> [TASK DESCRIPTION]
Starting at the first line of the data below, write out each line exactly until you reach the line containing "Customer appreciation? (783, 1432)", and include that line too.

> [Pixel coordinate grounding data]
- Opening Delimiter -

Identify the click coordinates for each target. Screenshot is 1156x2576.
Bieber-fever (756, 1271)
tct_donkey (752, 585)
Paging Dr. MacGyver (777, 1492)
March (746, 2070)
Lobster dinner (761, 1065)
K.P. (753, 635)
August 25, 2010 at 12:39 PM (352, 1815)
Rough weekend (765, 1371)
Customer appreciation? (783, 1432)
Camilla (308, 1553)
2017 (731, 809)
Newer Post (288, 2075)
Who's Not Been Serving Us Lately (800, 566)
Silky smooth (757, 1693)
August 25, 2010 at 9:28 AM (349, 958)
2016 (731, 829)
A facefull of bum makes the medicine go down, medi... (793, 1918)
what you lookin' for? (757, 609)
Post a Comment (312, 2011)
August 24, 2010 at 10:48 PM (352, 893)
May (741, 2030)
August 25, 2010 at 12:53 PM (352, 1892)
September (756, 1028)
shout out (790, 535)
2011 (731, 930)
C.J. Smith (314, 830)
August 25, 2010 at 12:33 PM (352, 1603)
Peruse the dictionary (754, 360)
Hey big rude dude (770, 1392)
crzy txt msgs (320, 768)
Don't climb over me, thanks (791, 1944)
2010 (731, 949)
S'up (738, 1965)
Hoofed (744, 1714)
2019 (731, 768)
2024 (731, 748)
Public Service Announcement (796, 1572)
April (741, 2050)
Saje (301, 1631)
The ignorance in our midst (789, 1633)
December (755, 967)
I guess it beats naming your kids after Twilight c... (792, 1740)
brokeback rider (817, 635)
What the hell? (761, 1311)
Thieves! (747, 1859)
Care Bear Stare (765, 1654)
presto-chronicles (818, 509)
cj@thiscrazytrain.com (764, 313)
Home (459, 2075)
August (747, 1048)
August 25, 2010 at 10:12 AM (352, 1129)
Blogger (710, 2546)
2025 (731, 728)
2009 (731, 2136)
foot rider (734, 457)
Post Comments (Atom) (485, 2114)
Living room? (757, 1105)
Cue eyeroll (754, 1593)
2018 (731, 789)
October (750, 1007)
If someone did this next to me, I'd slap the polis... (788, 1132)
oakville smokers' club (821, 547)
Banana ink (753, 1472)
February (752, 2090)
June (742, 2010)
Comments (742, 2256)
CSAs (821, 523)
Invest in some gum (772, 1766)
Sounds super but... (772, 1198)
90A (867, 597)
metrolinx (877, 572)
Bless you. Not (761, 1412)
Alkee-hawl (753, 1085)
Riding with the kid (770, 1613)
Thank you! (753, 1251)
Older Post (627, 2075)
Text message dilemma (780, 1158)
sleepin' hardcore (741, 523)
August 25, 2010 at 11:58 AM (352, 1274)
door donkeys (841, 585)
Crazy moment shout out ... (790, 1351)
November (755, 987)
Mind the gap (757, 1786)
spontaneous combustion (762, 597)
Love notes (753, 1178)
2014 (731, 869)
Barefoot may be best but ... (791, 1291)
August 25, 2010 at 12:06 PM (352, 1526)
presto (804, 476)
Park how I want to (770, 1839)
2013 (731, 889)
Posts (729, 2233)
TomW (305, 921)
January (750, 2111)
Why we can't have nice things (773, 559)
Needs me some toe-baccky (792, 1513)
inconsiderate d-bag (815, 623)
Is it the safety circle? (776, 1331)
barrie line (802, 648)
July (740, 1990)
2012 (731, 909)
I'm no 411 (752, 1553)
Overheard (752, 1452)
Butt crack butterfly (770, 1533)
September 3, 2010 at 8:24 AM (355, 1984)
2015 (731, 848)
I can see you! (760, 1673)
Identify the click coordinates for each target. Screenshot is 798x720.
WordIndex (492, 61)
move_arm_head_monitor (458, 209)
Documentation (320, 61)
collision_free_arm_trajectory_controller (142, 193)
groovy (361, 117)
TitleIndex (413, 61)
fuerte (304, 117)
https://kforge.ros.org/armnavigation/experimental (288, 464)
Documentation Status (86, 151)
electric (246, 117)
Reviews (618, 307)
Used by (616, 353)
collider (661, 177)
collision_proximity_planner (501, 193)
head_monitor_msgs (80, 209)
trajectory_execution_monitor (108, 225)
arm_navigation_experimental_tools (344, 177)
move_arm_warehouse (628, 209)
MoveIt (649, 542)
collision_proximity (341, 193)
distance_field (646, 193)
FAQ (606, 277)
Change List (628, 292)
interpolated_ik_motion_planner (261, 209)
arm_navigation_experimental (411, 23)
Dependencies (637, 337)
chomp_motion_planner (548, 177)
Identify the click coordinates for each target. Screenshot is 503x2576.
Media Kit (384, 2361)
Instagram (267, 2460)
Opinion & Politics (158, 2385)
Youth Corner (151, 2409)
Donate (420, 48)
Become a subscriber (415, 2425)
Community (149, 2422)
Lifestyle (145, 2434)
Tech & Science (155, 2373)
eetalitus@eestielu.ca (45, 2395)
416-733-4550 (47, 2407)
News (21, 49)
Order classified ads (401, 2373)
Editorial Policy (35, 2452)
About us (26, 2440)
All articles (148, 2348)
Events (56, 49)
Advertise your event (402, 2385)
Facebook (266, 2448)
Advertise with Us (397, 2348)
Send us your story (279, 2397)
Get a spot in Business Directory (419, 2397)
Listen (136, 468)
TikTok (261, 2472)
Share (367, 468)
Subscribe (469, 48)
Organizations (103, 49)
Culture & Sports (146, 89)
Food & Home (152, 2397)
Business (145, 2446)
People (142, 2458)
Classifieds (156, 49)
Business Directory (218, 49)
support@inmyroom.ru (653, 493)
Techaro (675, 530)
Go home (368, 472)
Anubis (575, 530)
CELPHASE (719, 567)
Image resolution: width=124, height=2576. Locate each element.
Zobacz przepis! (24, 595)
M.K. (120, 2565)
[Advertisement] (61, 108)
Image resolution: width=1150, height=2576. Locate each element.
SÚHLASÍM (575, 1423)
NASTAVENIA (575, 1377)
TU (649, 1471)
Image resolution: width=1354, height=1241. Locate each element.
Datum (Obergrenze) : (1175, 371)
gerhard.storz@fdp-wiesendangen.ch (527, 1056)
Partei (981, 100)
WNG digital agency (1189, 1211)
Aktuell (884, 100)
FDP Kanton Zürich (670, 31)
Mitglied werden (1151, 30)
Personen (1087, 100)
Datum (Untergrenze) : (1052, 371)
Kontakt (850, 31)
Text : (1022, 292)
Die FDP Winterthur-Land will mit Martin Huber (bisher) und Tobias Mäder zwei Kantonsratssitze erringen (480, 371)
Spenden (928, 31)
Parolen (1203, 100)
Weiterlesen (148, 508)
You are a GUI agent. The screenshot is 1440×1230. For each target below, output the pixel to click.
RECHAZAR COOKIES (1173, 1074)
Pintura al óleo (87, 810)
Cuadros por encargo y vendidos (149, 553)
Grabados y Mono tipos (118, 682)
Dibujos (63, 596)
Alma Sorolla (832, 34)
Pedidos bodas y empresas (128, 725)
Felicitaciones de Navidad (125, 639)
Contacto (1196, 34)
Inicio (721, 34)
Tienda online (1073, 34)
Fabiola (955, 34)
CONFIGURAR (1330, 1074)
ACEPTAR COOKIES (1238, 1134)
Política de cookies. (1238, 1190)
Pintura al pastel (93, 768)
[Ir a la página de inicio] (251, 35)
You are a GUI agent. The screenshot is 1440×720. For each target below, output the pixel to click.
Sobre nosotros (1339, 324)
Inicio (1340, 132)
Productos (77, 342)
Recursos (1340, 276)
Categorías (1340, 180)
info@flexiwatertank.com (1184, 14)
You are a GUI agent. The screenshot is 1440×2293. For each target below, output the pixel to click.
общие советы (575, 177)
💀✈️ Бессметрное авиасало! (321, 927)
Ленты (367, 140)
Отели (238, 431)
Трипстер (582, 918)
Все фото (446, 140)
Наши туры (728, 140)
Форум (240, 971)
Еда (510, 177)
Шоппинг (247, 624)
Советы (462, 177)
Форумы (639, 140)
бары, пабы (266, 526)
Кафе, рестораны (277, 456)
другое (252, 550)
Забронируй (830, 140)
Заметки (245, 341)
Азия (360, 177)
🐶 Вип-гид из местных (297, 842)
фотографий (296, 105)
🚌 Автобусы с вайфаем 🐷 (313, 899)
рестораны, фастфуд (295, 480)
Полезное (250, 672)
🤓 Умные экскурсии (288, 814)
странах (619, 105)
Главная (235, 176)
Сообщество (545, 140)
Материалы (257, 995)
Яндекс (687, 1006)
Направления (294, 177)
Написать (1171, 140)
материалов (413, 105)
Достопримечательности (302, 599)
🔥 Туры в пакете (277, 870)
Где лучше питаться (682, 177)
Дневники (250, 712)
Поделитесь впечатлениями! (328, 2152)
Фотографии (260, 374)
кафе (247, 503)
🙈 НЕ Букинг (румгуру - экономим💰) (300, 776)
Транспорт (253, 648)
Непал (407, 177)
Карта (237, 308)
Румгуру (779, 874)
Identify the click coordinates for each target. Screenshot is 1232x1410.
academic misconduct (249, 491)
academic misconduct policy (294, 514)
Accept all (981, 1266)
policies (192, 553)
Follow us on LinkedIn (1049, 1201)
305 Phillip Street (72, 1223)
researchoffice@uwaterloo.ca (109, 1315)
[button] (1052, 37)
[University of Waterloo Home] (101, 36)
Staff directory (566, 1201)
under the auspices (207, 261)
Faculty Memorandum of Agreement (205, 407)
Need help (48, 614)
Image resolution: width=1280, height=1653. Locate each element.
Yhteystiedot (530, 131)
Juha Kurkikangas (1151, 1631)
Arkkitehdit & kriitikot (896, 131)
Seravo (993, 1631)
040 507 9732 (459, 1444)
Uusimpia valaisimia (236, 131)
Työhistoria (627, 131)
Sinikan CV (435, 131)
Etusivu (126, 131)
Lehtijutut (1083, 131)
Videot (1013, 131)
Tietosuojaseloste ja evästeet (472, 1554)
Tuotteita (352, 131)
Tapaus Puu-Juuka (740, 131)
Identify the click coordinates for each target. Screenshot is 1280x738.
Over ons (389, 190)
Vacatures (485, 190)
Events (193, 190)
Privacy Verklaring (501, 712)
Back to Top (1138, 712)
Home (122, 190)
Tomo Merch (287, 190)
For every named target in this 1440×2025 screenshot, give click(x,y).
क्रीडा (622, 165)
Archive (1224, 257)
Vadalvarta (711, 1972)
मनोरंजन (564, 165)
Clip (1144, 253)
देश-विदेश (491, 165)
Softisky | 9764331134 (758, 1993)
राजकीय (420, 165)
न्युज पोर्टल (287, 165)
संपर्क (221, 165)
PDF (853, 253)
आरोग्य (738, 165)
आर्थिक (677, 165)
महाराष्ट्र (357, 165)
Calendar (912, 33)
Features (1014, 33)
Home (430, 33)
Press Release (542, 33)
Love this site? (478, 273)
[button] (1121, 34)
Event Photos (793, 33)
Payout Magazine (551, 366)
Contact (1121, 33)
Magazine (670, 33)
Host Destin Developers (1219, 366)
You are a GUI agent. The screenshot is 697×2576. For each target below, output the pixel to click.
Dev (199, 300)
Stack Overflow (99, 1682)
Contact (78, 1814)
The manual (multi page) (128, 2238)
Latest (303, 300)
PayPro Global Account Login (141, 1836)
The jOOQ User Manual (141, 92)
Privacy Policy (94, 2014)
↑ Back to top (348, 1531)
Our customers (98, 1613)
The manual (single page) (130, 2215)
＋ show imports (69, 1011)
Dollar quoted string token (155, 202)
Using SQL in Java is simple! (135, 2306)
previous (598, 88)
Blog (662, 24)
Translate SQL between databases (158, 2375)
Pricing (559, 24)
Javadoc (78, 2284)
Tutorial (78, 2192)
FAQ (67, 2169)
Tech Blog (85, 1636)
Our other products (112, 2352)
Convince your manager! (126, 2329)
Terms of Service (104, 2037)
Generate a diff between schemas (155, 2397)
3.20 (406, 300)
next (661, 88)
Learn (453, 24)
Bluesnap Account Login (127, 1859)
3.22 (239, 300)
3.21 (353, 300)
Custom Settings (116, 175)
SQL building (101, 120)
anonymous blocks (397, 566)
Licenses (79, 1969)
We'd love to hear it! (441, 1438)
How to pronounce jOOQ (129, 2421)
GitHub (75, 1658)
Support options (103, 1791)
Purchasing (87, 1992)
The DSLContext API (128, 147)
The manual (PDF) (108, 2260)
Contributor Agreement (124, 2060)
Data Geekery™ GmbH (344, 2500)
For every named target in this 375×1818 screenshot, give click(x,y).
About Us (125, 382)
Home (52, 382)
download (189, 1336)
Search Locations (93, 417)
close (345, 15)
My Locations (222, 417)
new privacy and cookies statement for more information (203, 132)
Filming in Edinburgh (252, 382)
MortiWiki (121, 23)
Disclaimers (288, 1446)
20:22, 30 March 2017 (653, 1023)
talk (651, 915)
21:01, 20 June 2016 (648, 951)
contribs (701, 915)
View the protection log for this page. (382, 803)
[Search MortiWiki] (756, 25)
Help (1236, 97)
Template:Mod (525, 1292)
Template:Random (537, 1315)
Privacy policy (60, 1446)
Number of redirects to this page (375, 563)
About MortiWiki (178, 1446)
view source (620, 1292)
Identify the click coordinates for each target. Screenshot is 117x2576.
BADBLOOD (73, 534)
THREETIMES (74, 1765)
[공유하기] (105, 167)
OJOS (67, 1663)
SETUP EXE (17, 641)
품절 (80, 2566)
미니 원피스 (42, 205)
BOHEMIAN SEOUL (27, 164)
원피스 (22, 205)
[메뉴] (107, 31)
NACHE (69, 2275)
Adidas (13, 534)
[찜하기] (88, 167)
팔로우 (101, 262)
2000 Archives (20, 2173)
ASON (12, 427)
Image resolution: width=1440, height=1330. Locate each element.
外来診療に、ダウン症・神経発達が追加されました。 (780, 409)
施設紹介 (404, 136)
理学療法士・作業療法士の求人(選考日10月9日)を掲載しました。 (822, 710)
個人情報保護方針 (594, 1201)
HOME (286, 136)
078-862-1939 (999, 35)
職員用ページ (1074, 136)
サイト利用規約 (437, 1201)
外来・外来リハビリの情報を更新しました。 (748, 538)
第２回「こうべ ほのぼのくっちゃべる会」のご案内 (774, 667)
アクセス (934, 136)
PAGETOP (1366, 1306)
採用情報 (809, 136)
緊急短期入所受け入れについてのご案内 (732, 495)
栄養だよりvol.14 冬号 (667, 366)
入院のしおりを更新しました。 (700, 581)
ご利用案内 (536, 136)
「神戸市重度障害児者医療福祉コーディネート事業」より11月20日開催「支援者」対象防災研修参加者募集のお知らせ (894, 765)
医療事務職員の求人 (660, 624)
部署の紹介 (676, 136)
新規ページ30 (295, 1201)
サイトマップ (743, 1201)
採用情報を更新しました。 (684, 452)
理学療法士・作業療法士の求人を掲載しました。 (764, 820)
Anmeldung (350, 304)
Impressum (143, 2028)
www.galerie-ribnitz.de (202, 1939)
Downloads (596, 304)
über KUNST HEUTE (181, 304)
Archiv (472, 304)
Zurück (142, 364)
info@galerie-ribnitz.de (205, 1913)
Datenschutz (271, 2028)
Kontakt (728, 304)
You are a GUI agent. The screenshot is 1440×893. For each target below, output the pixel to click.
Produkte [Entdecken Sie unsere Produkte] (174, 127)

- Closing Delimiter -

> [EXERCISE OUTPUT]
Identify the click coordinates for each target. Screenshot is 1156x2576.
Bieber-fever (756, 1271)
tct_donkey (752, 585)
Paging Dr. MacGyver (777, 1492)
March (746, 2070)
Lobster dinner (761, 1065)
K.P. (753, 635)
August 25, 2010 at 12:39 PM (352, 1815)
Rough weekend (765, 1371)
Customer appreciation? (783, 1432)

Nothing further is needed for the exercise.